### Description of the task
Using the records below, reproduce exactly the lines from the one containing "Miniature golf/Professional" through the end, and nothing more; skip the images.

### Information provided

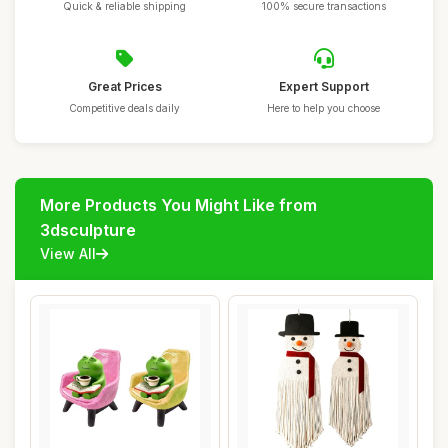
Quick & reliable shipping
100% secure transactions
Great Prices
Expert Support
Competitive deals daily
Here to help you choose
More Products You Might Like from
3dsculpture
View All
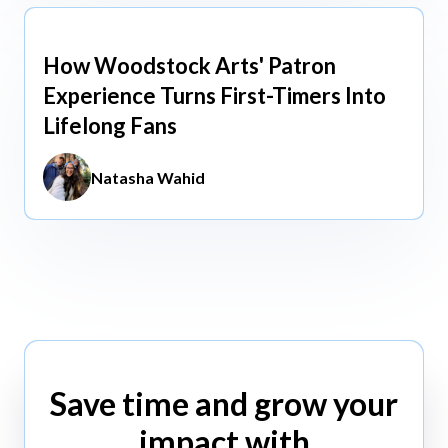
How Woodstock Arts' Patron
May 13, 2026
Experience Turns First-Timers Into
Lifelong Fans
Natasha Wahid
Save time and grow your
impact with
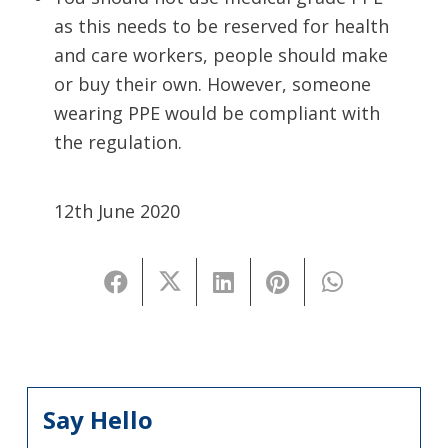
as this needs to be reserved for health
and care workers, people should make
or buy their own. However, someone
wearing PPE would be compliant with
the regulation.
12th June 2020
Say Hello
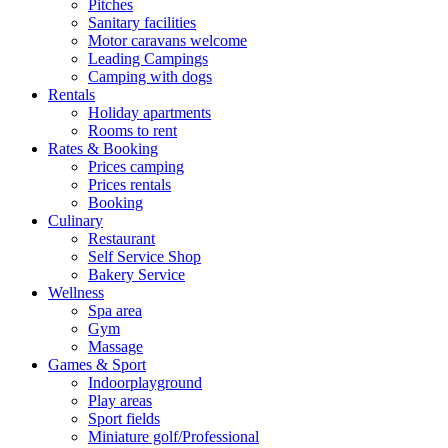
Pitches
Sanitary facilities
Motor caravans welcome
Leading Campings
Camping with dogs
Rentals
Holiday apartments
Rooms to rent
Rates & Booking
Prices camping
Prices rentals
Booking
Culinary
Restaurant
Self Service Shop
Bakery Service
Wellness
Spa area
Gym
Massage
Games & Sport
Indoorplayground
Play areas
Sport fields
Miniature golf/Professional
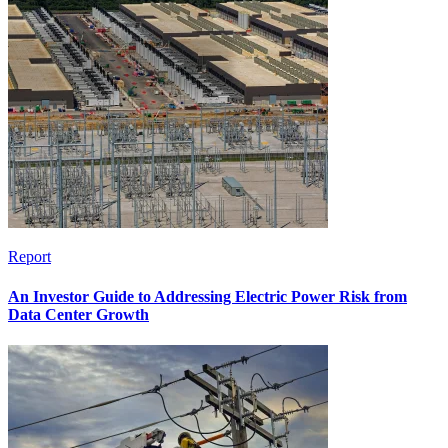
Report
An Investor Guide to Addressing Electric Power Risk from
Data Center Growth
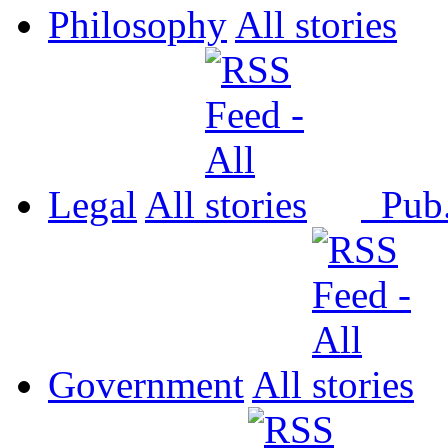
Philosophy
All
Legal
All
Pub
Government
All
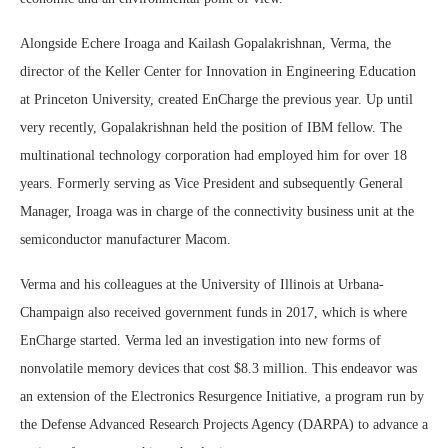
Alongside Echere Iroaga and Kailash Gopalakrishnan, Verma, the
director of the Keller Center for Innovation in Engineering Education
at Princeton University, created EnCharge the previous year. Up until
very recently, Gopalakrishnan held the position of IBM fellow. The
multinational technology corporation had employed him for over 18
years. Formerly serving as Vice President and subsequently General
Manager, Iroaga was in charge of the connectivity business unit at the
semiconductor manufacturer Macom.
Verma and his colleagues at the University of Illinois at Urbana-
Champaign also received government funds in 2017, which is where
EnCharge started. Verma led an investigation into new forms of
nonvolatile memory devices that cost $8.3 million. This endeavor was
an extension of the Electronics Resurgence Initiative, a program run by
the Defense Advanced Research Projects Agency (DARPA) to advance a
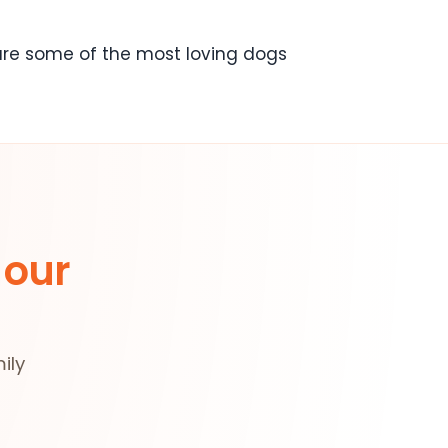
 are some of the most loving dogs
 our
ily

### Response area
Miniature golf/Professional
Report
An Investor Guide to Addressing Electric Power Risk from
Data Center Growth
Philosophy
All
Legal
All
Pub
Government
All
Alongside Echere Iroaga and Kailash Gopalakrishnan, Verma, the
director of the Keller Center for Innovation in Engineering Education
at Princeton University, created EnCharge the previous year. Up until
very recently, Gopalakrishnan held the position of IBM fellow. The
multinational technology corporation had employed him for over 18
years. Formerly serving as Vice President and subsequently General
Manager, Iroaga was in charge of the connectivity business unit at the
semiconductor manufacturer Macom.
Verma and his colleagues at the University of Illinois at Urbana-
Champaign also received government funds in 2017, which is where
EnCharge started. Verma led an investigation into new forms of
nonvolatile memory devices that cost $8.3 million. This endeavor was
an extension of the Electronics Resurgence Initiative, a program run by
the Defense Advanced Research Projects Agency (DARPA) to advance a
 are some of the most loving dogs
 our
ily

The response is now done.